2. The combined steel rail maintenance method according to claim 1, wherein in S30, the steel rail is maintained by any combination of a passive circumferential grinding method, an active end surface grinding method and a milling method, and the method specifically comprises: and maintaining the track maintenance intervals at the positions of mild diseases, moderate diseases and severe diseases by adopting a passive circumferential polishing method, an active end surface polishing method and a milling method respectively.

3. The combined steel rail maintenance method according to claim 1, wherein the steel rail is maintained in S30 by any combination of a passive circumferential grinding method, an active end face grinding method and a milling method, and specifically comprises the following steps:

s301, firstly, repairing the steel rail with moderate and severe diseases in a track maintenance interval by adopting an active end face polishing method and a milling method respectively;

s302, after the repair of the steel rail with moderate and severe diseases is completed, polishing the steel rail in the whole section by adopting a passive circumferential polishing method until polishing operation is completed, and further completing the maintenance of the steel rail.

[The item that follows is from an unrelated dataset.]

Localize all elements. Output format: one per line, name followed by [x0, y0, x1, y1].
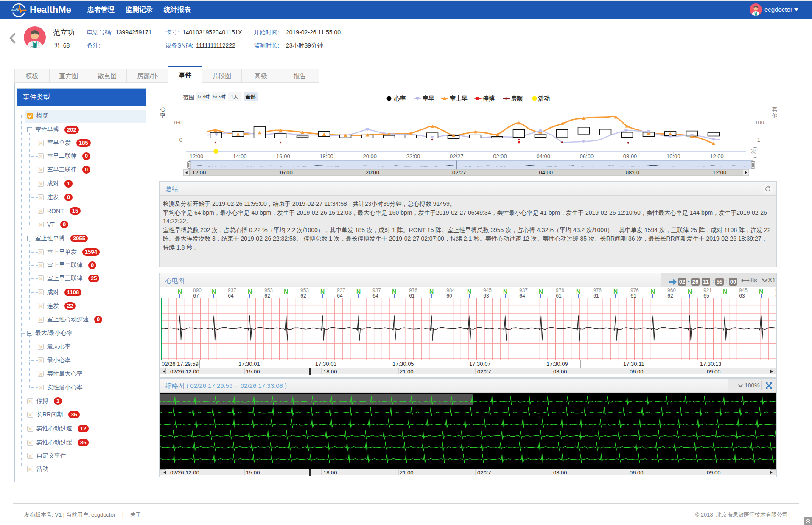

4. The combined steel rail maintenance method according to claim 1, wherein the steel rail is maintained in S30 by any combination of a passive circumferential grinding method, an active end face grinding method and a milling method, and specifically comprises the following steps:

s303, polishing the whole section of steel rail by adopting a passive circumferential polishing method until the mild lesions of the steel rail are polished in place;

and S304, after the steel rail with the mild disease is polished, polishing the residual moderate disease in the track maintenance interval by adopting an active end surface polishing method, and milling the residual severe disease by adopting a milling method until polishing and milling operations are completed, thereby completing the maintenance of the steel rail.

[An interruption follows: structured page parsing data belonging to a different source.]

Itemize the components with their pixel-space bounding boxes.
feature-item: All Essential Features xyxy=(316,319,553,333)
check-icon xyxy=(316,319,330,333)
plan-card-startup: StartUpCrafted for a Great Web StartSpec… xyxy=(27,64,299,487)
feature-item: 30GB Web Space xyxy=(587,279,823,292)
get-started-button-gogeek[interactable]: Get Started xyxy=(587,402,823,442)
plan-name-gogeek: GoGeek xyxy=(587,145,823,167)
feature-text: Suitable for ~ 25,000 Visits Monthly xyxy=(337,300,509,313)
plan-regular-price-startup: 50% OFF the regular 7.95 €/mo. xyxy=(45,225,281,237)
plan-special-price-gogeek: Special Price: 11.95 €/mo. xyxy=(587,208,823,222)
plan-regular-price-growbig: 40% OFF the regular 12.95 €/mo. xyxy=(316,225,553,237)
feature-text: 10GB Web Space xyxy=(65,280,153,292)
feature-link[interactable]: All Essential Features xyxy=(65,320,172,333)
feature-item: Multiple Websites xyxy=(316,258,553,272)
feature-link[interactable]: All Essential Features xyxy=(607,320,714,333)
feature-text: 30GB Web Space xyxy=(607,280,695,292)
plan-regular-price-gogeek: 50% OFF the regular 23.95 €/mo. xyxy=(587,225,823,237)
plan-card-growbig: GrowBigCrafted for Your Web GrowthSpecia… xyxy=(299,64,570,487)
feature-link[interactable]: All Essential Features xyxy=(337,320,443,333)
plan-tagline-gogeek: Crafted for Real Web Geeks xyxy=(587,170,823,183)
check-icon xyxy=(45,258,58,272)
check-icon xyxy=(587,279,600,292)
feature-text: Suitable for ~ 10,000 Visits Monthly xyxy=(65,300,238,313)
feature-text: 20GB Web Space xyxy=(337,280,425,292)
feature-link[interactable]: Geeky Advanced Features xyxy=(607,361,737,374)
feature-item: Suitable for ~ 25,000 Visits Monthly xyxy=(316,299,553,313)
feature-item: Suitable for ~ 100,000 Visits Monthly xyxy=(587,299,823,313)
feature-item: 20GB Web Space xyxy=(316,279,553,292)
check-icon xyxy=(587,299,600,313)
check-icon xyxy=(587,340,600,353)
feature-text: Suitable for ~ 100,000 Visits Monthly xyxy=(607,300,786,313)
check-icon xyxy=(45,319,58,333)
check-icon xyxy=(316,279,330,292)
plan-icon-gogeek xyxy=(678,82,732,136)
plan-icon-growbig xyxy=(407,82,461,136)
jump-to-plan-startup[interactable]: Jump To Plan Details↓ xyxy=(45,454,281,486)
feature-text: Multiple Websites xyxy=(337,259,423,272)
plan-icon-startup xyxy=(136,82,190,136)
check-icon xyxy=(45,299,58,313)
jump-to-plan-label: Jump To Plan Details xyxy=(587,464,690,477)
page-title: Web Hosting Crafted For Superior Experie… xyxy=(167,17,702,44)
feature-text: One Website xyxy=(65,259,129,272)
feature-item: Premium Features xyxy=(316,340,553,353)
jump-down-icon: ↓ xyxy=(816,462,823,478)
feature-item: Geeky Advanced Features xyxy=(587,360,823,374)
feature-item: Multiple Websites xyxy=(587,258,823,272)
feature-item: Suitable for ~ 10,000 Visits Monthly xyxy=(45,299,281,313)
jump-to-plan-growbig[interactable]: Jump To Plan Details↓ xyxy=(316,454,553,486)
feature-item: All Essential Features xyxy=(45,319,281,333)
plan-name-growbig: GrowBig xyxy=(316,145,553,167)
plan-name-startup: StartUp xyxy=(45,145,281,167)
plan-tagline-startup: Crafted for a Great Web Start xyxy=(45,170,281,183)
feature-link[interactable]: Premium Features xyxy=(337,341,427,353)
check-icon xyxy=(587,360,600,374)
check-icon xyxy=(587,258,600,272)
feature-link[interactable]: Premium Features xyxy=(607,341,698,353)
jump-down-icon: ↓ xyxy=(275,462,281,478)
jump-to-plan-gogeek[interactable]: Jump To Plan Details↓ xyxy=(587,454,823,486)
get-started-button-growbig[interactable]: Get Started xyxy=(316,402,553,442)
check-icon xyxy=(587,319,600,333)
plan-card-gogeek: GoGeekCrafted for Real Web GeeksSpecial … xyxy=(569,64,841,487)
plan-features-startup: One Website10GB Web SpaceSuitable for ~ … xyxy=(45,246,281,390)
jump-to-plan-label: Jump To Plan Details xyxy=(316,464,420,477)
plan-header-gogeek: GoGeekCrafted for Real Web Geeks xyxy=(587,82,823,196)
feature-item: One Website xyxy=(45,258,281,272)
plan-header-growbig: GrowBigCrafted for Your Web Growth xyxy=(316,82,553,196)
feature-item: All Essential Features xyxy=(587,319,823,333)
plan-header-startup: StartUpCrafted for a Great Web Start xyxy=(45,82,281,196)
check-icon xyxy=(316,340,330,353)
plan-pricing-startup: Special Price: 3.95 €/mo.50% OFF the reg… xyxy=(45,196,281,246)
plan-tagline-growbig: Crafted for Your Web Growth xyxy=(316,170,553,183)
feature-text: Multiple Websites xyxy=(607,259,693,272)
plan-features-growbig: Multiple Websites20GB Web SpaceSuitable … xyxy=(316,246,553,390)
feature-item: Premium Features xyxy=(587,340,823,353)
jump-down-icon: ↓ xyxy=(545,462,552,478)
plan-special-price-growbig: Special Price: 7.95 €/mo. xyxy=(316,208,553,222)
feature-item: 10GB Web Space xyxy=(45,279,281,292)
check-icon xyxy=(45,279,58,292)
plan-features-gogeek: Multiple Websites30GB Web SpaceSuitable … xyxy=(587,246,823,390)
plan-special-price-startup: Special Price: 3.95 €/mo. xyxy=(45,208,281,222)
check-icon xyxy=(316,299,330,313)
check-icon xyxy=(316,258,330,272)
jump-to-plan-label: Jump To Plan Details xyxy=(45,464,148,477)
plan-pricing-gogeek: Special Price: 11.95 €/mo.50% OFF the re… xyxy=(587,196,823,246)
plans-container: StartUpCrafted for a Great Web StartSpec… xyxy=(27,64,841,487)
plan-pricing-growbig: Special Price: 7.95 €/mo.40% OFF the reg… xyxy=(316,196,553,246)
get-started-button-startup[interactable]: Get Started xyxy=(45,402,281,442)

5. A method of maintaining a composite rail according to claim 1, wherein the extent of damage to the rail is assessed by the depth of damage to the rail.

6. The method for maintaining a combined steel rail according to claim 5, wherein when the flaw depth of the steel rail is less than or equal to 0.2mm, the degree of damage of the steel rail is mild damage;

when the damage depth of the steel rail is between 0.2mm and 0.5mm, the disease degree of the steel rail is moderate disease;

when the damage depth of the steel rail is more than or equal to 0.5mm, the disease degree of the steel rail is a heavy disease.

7. A combined rail maintenance method according to any one of claims 1-4, characterized in that the passive circumferential grinding method is performed with a passive circumferential grinding device (10), the active end face grinding method is performed with an active end face grinding device (20), and the milling method is performed with a rail milling device (30).

8. The method for maintaining a combined steel rail according to claim 7, wherein the passive circumferential grinding equipment (10) is one of a high-speed grinding vehicle of the type HSG-city, HSG-2S and GKMC-24.

9. The method of claim 7, wherein the active end face grinding device (20) is one of GMC-96 type and GMC-20 type rail grinding vehicle.

10. The method of claim 7, wherein the rail milling equipment (30) is one of MM-1000 type, MG31 type, SF02 type, FGM type rail milling machines.